The rationale behind failing instead of throwing an instantiation error (what @mat suggests in his answer, if I understood correctly) is that this is a clear question:

"Is 3 the minimum member of [1,2,X], when X is a free variable?"

and the answer to this is (to me at least) a clear "No", rather than "I can't really tell."

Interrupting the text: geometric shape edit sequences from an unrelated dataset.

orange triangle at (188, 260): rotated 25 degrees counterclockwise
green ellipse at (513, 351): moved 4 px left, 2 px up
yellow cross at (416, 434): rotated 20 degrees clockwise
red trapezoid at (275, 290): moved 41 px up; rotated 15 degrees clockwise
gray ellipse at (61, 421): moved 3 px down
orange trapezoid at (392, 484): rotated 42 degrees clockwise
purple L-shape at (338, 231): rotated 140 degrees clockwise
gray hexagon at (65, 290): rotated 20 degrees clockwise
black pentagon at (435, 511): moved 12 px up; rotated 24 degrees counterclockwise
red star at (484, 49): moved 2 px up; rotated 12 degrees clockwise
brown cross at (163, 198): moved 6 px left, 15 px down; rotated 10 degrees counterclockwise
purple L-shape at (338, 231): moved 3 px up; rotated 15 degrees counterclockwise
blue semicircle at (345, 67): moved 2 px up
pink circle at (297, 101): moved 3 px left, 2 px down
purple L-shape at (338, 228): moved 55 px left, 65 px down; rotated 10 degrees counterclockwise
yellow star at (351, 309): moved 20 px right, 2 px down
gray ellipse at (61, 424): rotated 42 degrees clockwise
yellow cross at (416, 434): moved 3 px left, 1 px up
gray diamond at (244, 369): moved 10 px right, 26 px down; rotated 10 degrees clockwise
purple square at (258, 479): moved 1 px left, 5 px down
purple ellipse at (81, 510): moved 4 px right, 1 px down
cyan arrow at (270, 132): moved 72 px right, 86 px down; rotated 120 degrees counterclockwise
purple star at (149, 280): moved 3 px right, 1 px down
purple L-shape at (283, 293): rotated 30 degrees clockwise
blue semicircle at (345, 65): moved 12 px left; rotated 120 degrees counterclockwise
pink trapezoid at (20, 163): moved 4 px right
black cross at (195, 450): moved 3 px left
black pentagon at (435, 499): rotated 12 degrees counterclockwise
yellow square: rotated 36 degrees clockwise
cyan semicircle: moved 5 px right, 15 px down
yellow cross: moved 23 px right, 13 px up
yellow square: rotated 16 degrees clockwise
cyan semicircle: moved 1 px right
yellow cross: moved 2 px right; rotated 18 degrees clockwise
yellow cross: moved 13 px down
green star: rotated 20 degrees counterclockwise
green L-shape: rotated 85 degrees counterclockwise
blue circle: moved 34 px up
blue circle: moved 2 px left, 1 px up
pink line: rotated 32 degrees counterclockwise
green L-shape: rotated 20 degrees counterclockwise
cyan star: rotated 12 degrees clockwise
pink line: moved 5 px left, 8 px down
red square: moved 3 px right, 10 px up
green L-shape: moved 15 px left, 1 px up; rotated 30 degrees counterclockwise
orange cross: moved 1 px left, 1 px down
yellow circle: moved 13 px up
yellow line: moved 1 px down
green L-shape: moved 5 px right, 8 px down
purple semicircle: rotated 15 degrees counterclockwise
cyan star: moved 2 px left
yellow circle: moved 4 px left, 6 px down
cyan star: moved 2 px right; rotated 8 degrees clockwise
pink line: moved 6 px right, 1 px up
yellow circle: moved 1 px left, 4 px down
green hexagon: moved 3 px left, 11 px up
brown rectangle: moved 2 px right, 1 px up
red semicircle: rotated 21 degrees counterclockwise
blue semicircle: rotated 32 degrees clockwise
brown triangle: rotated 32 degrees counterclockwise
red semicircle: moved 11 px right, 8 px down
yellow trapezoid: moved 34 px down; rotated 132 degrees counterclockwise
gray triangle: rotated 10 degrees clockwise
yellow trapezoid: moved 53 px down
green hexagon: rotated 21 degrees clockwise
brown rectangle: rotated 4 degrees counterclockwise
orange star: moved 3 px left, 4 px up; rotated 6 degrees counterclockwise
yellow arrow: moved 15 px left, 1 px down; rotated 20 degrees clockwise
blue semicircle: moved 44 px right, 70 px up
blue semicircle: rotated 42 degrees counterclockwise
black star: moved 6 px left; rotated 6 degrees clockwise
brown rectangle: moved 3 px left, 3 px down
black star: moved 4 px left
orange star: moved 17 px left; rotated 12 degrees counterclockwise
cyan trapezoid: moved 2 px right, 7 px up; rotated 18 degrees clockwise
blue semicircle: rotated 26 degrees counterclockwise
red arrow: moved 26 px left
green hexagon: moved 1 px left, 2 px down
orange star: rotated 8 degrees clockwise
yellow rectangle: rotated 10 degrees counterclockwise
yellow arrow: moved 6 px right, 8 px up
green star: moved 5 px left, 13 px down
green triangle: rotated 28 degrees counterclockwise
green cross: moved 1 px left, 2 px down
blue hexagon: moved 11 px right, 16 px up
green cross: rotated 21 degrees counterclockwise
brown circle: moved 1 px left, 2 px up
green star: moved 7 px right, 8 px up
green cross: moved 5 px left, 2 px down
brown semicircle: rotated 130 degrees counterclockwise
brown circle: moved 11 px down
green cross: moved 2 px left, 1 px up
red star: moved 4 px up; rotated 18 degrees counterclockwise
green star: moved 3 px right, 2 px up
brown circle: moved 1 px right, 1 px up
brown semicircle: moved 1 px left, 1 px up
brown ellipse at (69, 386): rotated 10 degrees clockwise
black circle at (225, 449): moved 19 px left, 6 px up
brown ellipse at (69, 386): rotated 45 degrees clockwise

This is the same class of behavior as sort/2:

?- sort([A,B,C], [3,1,2]).
A = 3,
B = 1,
C = 2.

And the same tricks apply:

?- min_member(3, [1,2,A,B]).
A = 3.

?- var(B), min_member(3, [1,2,A,B]).
B = 3.

回答1:

This is a common property of many (all?) predicates that depend on the standard order of terms, while the order between two terms can change after unification. Baseline is the conjunction below, which cannot be reverted either:

?- X @< 2, X = 3.
X = 3.

Most predicates using a -Value annotation for an argument say that pred(Value) is the same as pred(Var), Value = Var. Here is another example:

?- sort([2,X], [3,2]).
X = 3.

These predicates only represent clean relations if the input is ground. It is too much to demand the input to be ground though because they can be meaningfully used with variables, as long as the user is aware that s/he should not further instantiate any of the ordered terms. In that sense, I disagree with @mat. I do agree that constraints can surely make some of these relations sound.



回答2:

The actual source of confusion is a common problem with general Prolog code. There is no clean, generally accepted classification of the kind of purity or impurity of a Prolog predicate. In a manual, and similarly in the standard, pure and impure built-ins are happily mixed together. For this reason, things are often confused, and talking about what should be the case and what not, often leads to unfruitful discussions.

How can it be justified? How should I interpret this solution?

First, look at the "mode declaration" or "mode indicator":

min_member(-Min, +List)

In the SWI documentation, this describes the way how a programmer shall use this predicate. Thus, the first argument should be uninstantiated (and probably also unaliased within the goal), the second argument should be instantiated to a list of some sort. For all other uses you are on your own. The system assumes that you are able to check that for yourself. Are you really able to do so? I, for my part, have quite some difficulties with this. ISO has a different system which also originates in DEC10.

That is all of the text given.